Sort a dictionary (python3.7 ) based on values (strings/list) in the order that they appear in a seq-CodePudding

I am given a sequence -- test = "The quick brown fox jumps over the lazy dog" in a dictionary form --

{"animal": "fox", "pace": "quick", "action": "jumps"},

that needs to be sorted by value based on where those values appear in the aforementioned sequence, i.e. the following form --

{"pace": "quick", "animal": "fox" ,"action": "jumps"}

The way that I am looking at this currently is thru the use of sorted() method but I am unsure what the key parameter would be?

In my current code, I am sorting the dict using --

{k: v for k, v in sorted(d.items(), key=lambda item: test.split().index(item[1]))}

Is there a more efficient way to do this?

In a related question, if the original dictionary contained values in the form of sets i.e. {"animals" : ("fox", "dog"), "animal": ("fox")}, would be it possible to sort it still based on the elements -- {"animal": ("fox"), "animals": ("fox", "dog")}?

CodePudding user response：

I think it's very close to what I would say is an "efficient" approach - though the jury's still out on whether it's the most efficient approach possible.

test = "The quick brown fox jumps over the lazy dog"

d = {"animal": "fox", "pace": "quick", "action": "jumps"}

# split into words once, rather than on each `lambda` call
res = dict(sorted(d.items(), key=lambda x, words=test.split(): words.index(x[1])))

print(res)
# {"pace": "quick", "animal": "fox" ,"action": "jumps"}

A likely faster approach could be to build a word to index mapping beforehand, then simply do a dict lookup on each iteration.

seen_pos = {word: idx for idx, word in enumerate(test.split())}
res = dict(sorted(d.items(), key=lambda x: seen_pos[x[1]]))
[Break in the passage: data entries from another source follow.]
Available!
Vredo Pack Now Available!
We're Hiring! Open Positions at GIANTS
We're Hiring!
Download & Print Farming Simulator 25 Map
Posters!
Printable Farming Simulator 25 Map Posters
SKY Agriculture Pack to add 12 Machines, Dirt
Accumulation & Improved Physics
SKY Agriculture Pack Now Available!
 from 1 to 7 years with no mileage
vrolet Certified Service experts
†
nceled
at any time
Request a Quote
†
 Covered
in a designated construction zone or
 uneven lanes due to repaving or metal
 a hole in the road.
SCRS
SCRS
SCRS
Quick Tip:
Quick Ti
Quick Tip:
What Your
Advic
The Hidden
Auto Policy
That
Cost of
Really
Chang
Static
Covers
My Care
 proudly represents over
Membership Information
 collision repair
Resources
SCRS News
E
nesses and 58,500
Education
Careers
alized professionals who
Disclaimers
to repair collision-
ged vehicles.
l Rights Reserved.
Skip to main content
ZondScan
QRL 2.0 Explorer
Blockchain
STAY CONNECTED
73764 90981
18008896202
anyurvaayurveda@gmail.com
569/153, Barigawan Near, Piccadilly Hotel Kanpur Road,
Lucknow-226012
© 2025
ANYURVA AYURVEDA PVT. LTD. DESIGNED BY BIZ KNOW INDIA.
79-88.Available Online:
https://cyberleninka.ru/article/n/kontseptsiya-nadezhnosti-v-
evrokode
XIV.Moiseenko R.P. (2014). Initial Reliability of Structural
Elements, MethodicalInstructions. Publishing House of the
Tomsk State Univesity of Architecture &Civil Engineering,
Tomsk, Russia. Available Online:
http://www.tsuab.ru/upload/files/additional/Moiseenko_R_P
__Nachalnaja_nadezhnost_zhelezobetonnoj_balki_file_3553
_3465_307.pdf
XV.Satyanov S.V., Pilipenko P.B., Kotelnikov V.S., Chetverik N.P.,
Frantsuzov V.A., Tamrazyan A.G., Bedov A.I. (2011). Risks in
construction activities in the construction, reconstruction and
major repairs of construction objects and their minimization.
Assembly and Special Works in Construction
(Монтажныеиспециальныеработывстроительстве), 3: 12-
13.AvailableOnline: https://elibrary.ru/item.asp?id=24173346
When in doubt, always timeit:

from timeit import timeit

print(timeit('{k: v for k, v in sorted(d.items(), key=lambda item, words=test.split(): test.split().index(item[1]))}',
             globals=globals()))  # 1.233
print(timeit('dict(sorted(d.items(), key=lambda x: test.split().index(x[1])))',
             globals=globals()))  # 1.012
print(timeit('dict(sorted(d.items(), key=lambda x: words.index(x[1])))',
             setup='words=test.split()',
             globals=globals()))  # 0.534
print(timeit('dict(sorted(d.items(), key=lambda x: c[x[1]]))',
             setup='c = {w: i for i, w in enumerate(test.split())}',
             globals=globals()))  # 0.442

CodePudding user response：

First observation: We want to use the values in order to figure out something about the key-value pairs (specifically, to sort them). That suggests that the dictionary is the wrong way around; we should invert it first:

test = "The quick brown fox jumps over the lazy dog"
info = {"animal": "fox", "pace": "quick", "action": "jumps"}
info_r = {v:k for k, v in info.items()}

Second observation: now we want to sort the keys of this inverted dict according to their position in the original sentence; but we could just as easily iterate over the sentence and check (with a now O(1) dict lookup) whether they are in the dict. As we go along, we can re-reverse the pairs and build the dict again in a dict comprehension:

{info_r[w]:w for w in test.split() if w in info_r}